Pennsylvania is one of the most hotly contested states in the 2020 election. But, with seven weeks left in the campaign, the ballot still hasn't been finalized, due to a court challenge, and requests to vote by mail are soaring due to the coronavirus.
At the Bucks County election warehouse, voting equipment for all 304 precincts stretches wall to wall. All those machines won't get as much use as usual this year because fewer people will vote in person and more will participate by mail.
"It's a different world for everybody," said Bob Harvie, who chairs the Bucks County Board of Elections, charged with making election 2020 work amid a pandemic. Bucks County, outside of Philadelphia, is the fourth largest in Pennsylvania.
"We expected there to be more mail-in ballot applications, but we didn't expect these numbers and obviously the pandemic ramped everything up," Harvie told CBS News chief Washington correspondent Major Garrett.
In 2016, the county had about 20,000 requests for absentee ballots. This year, it is expecting at least 200,000, possibly 250,000.
Asked if the board of elections is prepared to process that many mail-in ballots, Harvie said the challenge will be "counting them as quickly as we can."

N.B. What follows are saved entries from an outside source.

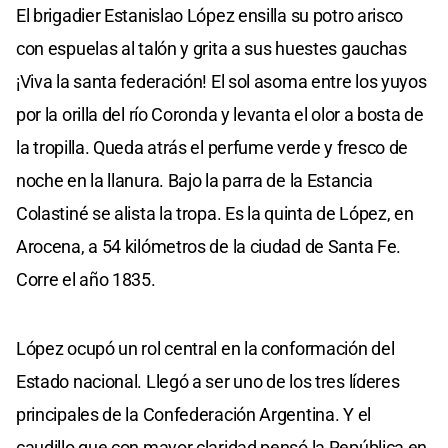
El brigadier Estanislao López ensilla su potro arisco
con espuelas al talón y grita a sus huestes gauchas
¡Viva la santa federación! El sol asoma entre los yuyos
por la orilla del río Coronda y levanta el olor a bosta de
la tropilla. Queda atrás el perfume verde y fresco de
noche en la llanura. Bajo la parra de la Estancia
Colastiné se alista la tropa. Es la quinta de López, en
Arocena, a 54 kilómetros de la ciudad de Santa Fe.
Corre el año 1835.
López ocupó un rol central en la conformación del
Estado nacional. Llegó a ser uno de los tres líderes
principales de la Confederación Argentina. Y el
caudillo que con mayor claridad pensó la República en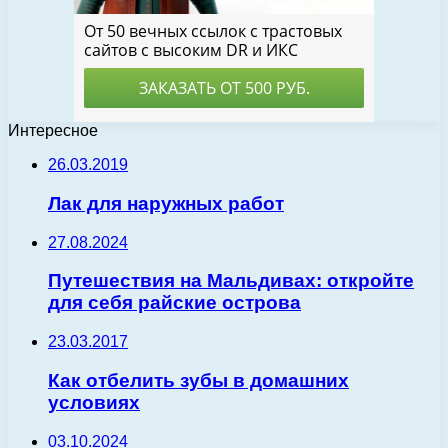
Интересное
26.03.2019
Лак для наружных работ
27.08.2024
Путешествия на Мальдивах: откройте
для себя райские острова
23.03.2017
Как отбелить зубы в домашних
условиях
03.10.2024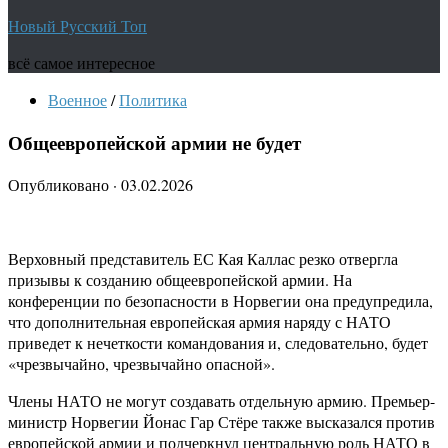
Новый Русский Топ
всё самое интересное
Военное
/
Политика
Общеевропейской армии не будет
Опубликовано
·
03.02.2026
Верховный представитель ЕС Кая Каллас резко отвергла
призывы к созданию общеевропейской армии. На
конференции по безопасности в Норвегии она предупредила,
что дополнительная европейская армия наряду с НАТО
приведет к нечеткости командования и, следовательно, будет
«чрезвычайно, чрезвычайно опасной».
Члены НАТО не могут создавать отдельную армию. Премьер-
министр Норвегии Йонас Гар Стёре также высказался против
европейской армии и подчеркнул центральную роль НАТО в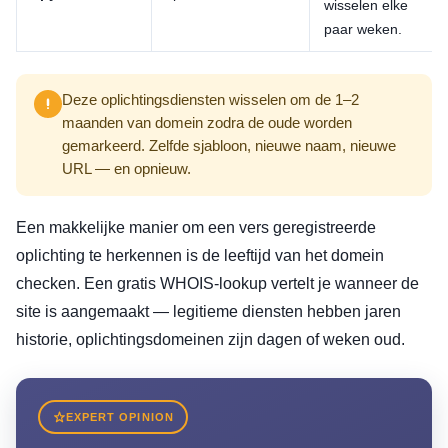
wisselen elke
paar weken.
Deze oplichtingsdiensten wisselen om de 1–2
maanden van domein zodra de oude worden
gemarkeerd. Zelfde sjabloon, nieuwe naam, nieuwe
URL — en opnieuw.
Een makkelijke manier om een vers geregistreerde
oplichting te herkennen is de leeftijd van het domein
checken. Een gratis WHOIS-lookup vertelt je wanneer de
site is aangemaakt — legitieme diensten hebben jaren
historie, oplichtingsdomeinen zijn dagen of weken oud.
EXPERT OPINION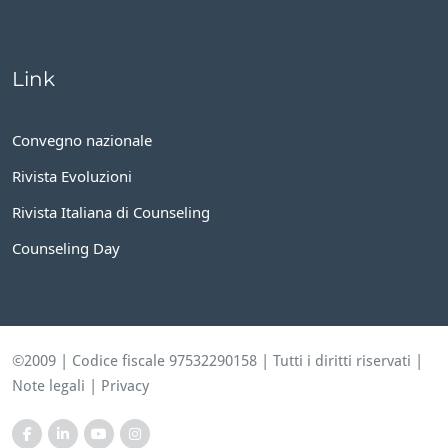
Link
Convegno nazionale
Rivista Evoluzioni
Rivista Italiana di Counseling
Counseling Day
©2009 | Codice fiscale 97532290158 | Tutti i diritti riservati |
Note legali
|
Privacy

Bucks County is increasing its elections staff, from 10 to 25. It had four scanners to count absentee ballots and now has 10. And it is refurbishing an office to make room for the staff and machinery.
The county bought its new tabulation equipment from Clear Ballot, a company specializing in vote-by-mail technology.
"We've actually increased our customer base by 35% during the pandemic," said Clear Ballot Vice President of Marketing Hillary Lincoln. "Seventy-five percent of our Pennsylvania counties have had to scale their absentee equipment, so we've helped them do that."
Of the 13 states expected to be competitive this fall, Pennsylvania is one of four that does not allow the processing of mail-in ballots before Election Day. Processing means opening envelopes, flattening ballots and preparing them to be scanned for counting. All that takes time.
"Basically any kind of relief to that – that we could open any earlier – would really help us. If we had three days or three weeks, any time would really help," elections director Tom Freitag said.
The Pennsylvania legislature is debating whether to allow processing before Election Day, but without a change to state law, Bucks County expects to still be counting mail-in ballots after November 3.
"Certainly we want to be done – before – I would say within a week," Harvie said. Even with the best case scenario, it will take a few days, he said.
If the race isn't close, the delay might not matter, but Bucks County went for Hillary Clinton by less than one percentage point in 2016, a competitive county in a competitive state with 20 electoral votes that could decide the election.